Your assignment: Among the records below, find each line that includes the string "vagy" and copy it.

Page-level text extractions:
Segment Open

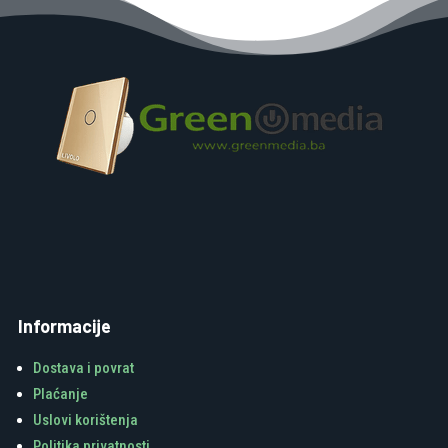
Informacije
Dostava i povrat
Plaćanje
Uslovi korištenja
Politika privatnosti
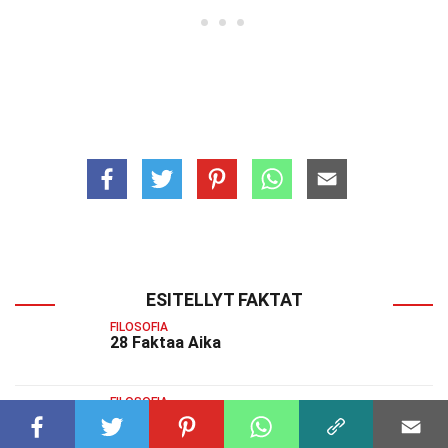
ESITELLYT FAKTAT
FILOSOFIA
28 Faktaa Aika
FILOSOFIA
25 Faktaa Yhteysverkostoteoria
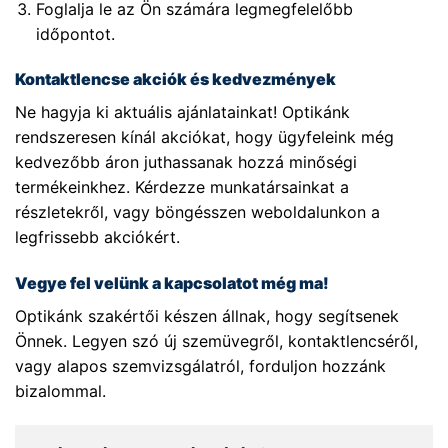
Foglalja le az Ön számára legmegfelelőbb
időpontot.
Kontaktlencse akciók és kedvezmények
Ne hagyja ki aktuális ajánlatainkat! Optikánk
rendszeresen kínál akciókat, hogy ügyfeleink még
kedvezőbb áron juthassanak hozzá minőségi
termékeinkhez. Kérdezze munkatársainkat a
részletekről, vagy böngésszen weboldalunkon a
legfrissebb akciókért.
Vegye fel velünk a kapcsolatot még ma!
Optikánk szakértői készen állnak, hogy segítsenek
Önnek. Legyen szó új szemüvegről, kontaktlencséről,
vagy alapos szemvizsgálatról, forduljon hozzánk
bizalommal.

Segment Closed

Finished task:
részletekről, vagy böngésszen weboldalunkon a
vagy alapos szemvizsgálatról, forduljon hozzánk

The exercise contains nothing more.